Originally Posted by
dr.mike
A wideband can be field-calibrated, in a way that a MAF can not ( Unless you have a 2000CFM flow bench ). You can use the 20.8% of free Oxygen in the atmosphere as a calibration point. Or, more correctly, the partial pressure of Oxygen, at whatever altitude you are at.
As long as you are using digital data transfer from the WB to the logger ( OBDII/CAN or serial ), if your WB displays the correct Oxygen% in "free-air" for your altitude, You should be good to go.
This is different from the common "free-air calibration", where you just force the WB to read 20.8% at whatever the pressure actually is.
A WB actually, does not measure AFR, lambda, or, even Oxygen% . It measures the partial pressure of Oxygen. So, it is affected by altitude, barometric pressure, temperature, and humidity; mostly, in that order. You can get really close with altitude/elevation, alone.

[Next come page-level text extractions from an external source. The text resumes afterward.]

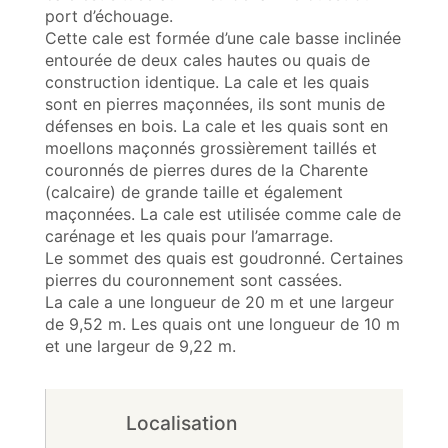
port d’échouage.
Cette cale est formée d’une cale basse inclinée
entourée de deux cales hautes ou quais de
construction identique. La cale et les quais
sont en pierres maçonnées, ils sont munis de
défenses en bois. La cale et les quais sont en
moellons maçonnés grossièrement taillés et
couronnés de pierres dures de la Charente
(calcaire) de grande taille et également
maçonnées. La cale est utilisée comme cale de
carénage et les quais pour l’amarrage.
Le sommet des quais est goudronné. Certaines
pierres du couronnement sont cassées.
La cale a une longueur de 20 m et une largeur
de 9,52 m. Les quais ont une longueur de 10 m
et une largeur de 9,22 m.
Localisation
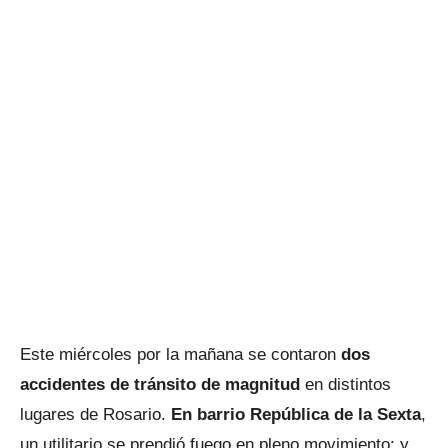
Este miércoles por la mañana se contaron
dos
accidentes de tránsito de magnitud
en distintos
lugares de Rosario.
En barrio República de la Sexta
,
un utilitario se prendió fuego en pleno movimiento; y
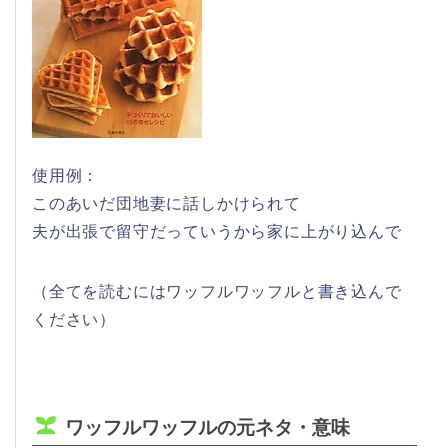
使用例：
このあいだ団地妻に話しかけられて
夫が出張で留守だっていうから家に上がり込んで
（全てを読むにはワッフルワッフルと書き込んで
ください）
ワッフルワッフルの元ネタ・意味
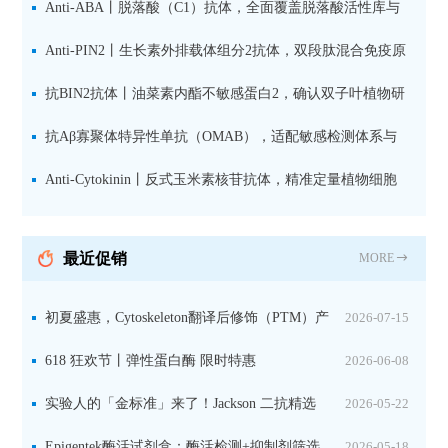
键抑制因子
Anti-ABA丨脱落酸（C1）抗体，全面覆盖脱落酸活性库与
储存库
Anti-PIN2丨生长素外排载体组分2抗体，双段肽混合免疫原
设计方案
抗BIN2抗体丨油菜素内酯不敏感蛋白2，确认双子叶植物研
究数据特异性
抗Aβ寡聚体特异性单抗（OMAB），适配敏感检测体系与
活细胞实验
Anti-Cytokinin丨反式玉米素核苷抗体，精准定量植物细胞
分裂素转运形式
最近促销
MORE
初夏盛惠，Cytoskeleton翻译后修饰（PTM）产
2026-07-15
品线放价啦！
618 狂欢节丨弹性蛋白酶 限时特惠
2026-06-08
实验人的「金标准」来了！Jackson 二抗精选
2026-05-22
限时一口价，手慢无！
Epigentek酶活试剂盒：酶活检测+抑制剂筛选
2026-05-18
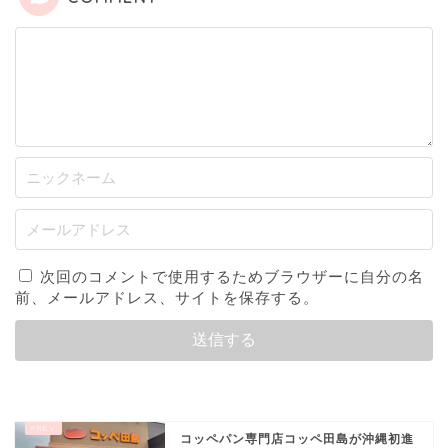
次回のコメントで使用するためブラウザーに自分の名
前、メールアドレス、サイトを保存する。
コッペパン専門店コッペ田島が沖縄初進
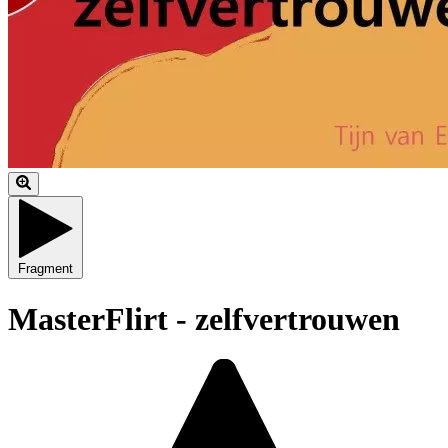
Fragment
MasterFlirt - zelfvertrouwen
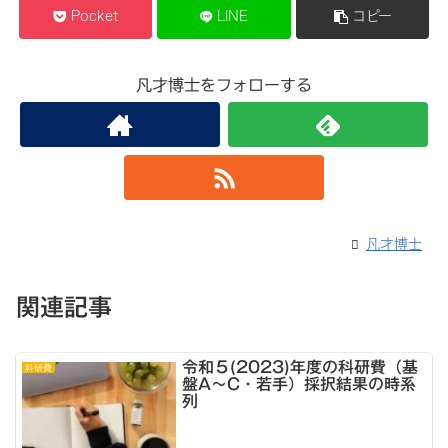
Pocket
LINE
コピー
凡才博士をフォローする
凡才博士
関連記事
令和５(2023)年度の科研費（基
科研費
盤A～C・若手）採択結果の時系
列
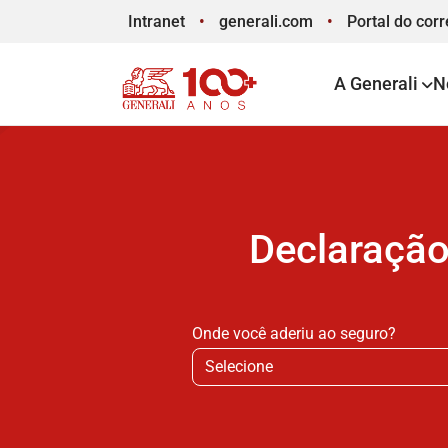
Intranet
generali.com
Portal
do corr
A Generali
N
Declaraçã
Onde você aderiu ao seguro?
Selecione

With a good calibration, a WB should read the following Oxygen%, with the sensor in open atmosphere ( "free-air" ), at a given altitude, plus or minus about 2% of the reading, to account for barometric pressure, temperature, humidity, and 1% variance of the sensor:
ELEVATION O2% reading +/- 0.2%
0'MSL 20.70%
500'MSL 20.56%
1000'MSL 20.42%
1500'MSL 20.28%
2000'MSL 20.14%
2500'MSL 20.00%
3000'MSL 19.86%
3500'MSL 19.72%
4000'MSL 19.58%
4500'MSL 19.44%
5000'MSL 19.30%
5500'MSL 19.16%
6000'MSL 19.02%
6500'MSL 18.88%
7000'MSL 18.74%
7500'MSL 18.60%
8000'MSL 18.46%
8500'MSL 18.32%
9000'MSL 18.18%
9500'MSL 18.04%
10000'MSL 17.90%
Assuming that you have a WB that can display O2% and DOES NOT REQUIRE FREE-AIR CALIBRATION ( which ruins the entire purpose, here ), if you see a reading that lines up with the above table, your O2 sensor is, almost, dead on. So, at least the WB, itself, knows the actual O2%, lambda, AFR, etc.
If you have digital data transfer from the WB to the logger ( either CANBus or serial ), you are good to go. If you are using analog voltage for data, there is some work to do, before it can be trusted. Here, ground offset issues are, usually, the source of errors.